We actually have a date for a quick wedding in case if he gets deployed.
I can't help but wonder when we have discussions like this (especially when it's our first conversation of the day) what it would be like if we could have a normal relationship -- one where when we get married, we could go wherever we wanted to start our lives; one where we could just plan a wedding without having to think of a possible alternate date in case he gets deployed or having to postpone all our plans for the same reason; one where missing holidays or birthdays never even enters our minds; one where we don't have to take every moment together that we can because we know there will be months at a time that we spend half a world apart.
I wish we didn't have to worry about the things we do, but at the same time, I fully support K in what he does. He did some great things in Afghanistan, and K is just the kind of person the Army needs more of. I see the things he does for his guys, and his soldiers respect him. I knew K was in the Army the night I met him, and in the near future, I'll be a part of it too. I don't know if it's really possible to get used to all the things I've mentioned above and more, but I'm certainly going to try.
6 comments:
My friend and her husband are one of those couples who kept the secret, too. For 15 months! She did say, though, that she wouldn't do it again. She only told her immediate family members, and we (her friends) felt pretty hurt that she hadn't shared it with us. I lived with her for a month during this time, and I still didn't find out until her rehearsal dinner! I think everyone would still be excited to come celebrate with you - especially when you've served in the Army.
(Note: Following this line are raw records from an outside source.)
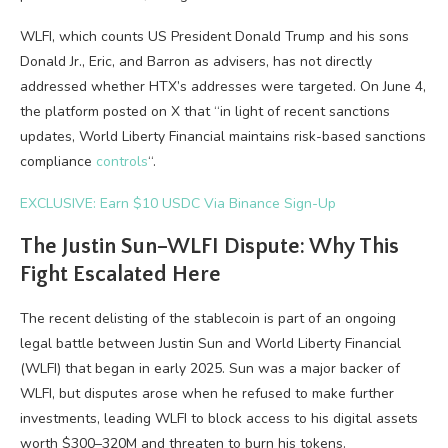
WLFI, which counts US President Donald Trump and his sons
Donald Jr., Eric, and Barron as advisers, has not directly
addressed whether HTX’s addresses were targeted. On June 4,
the platform posted on X that “in light of recent sanctions
updates, World Liberty Financial maintains risk-based sanctions
compliance
controls
“.
EXCLUSIVE: Earn $10 USDC Via Binance Sign-Up
The Justin Sun–WLFI Dispute: Why This
Fight Escalated Here
The recent delisting of the stablecoin is part of an ongoing
legal battle between Justin Sun and World Liberty Financial
(WLFI) that began in early 2025. Sun was a major backer of
WLFI, but disputes arose when he refused to make further
investments, leading WLFI to block access to his digital assets
worth $300–320M and threaten to burn his tokens.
no it does not every get easier getting used to military life, in fact it gets a whole lot harder once you bring kids into the equation. I am not going to give advise though because well I don't have too much good to say about it. I will say that you have a good attitude about it and that really really helps!
I went to a JP wedding. It was funny how it happened. She sat next to me at work and her now husband called and just said, "Why wait, let's go to the JP." It was kind of odd becuase the rest of the day I helped her with stuff. They didn't even have rings, just the license.
They went to Paris ( Texas ) for their honeymoon. They were both in their 40's. Very interesting couple.
I'd go to both, but I doubt you'll invite me to either! LOL
~Jef
Wow, what a scary extra thing to have to deal with. My fingers are crossed for you and K.
Honestly, I give you a lot of credit for dealing with such things. I know no one in the military, and beyond politics and nightly news, it doesn't affect my life nearly the way it affects yours. Support and hugs to you for being so strong. You and K will work it out, and find a way to make your wedding/ceremony special.
I'd definitely come to the wedding. Maybe this is a silly question, but why would you have to have a justice of the peace marry you? Why couldn't you just postpone (or move up) your actual wedding?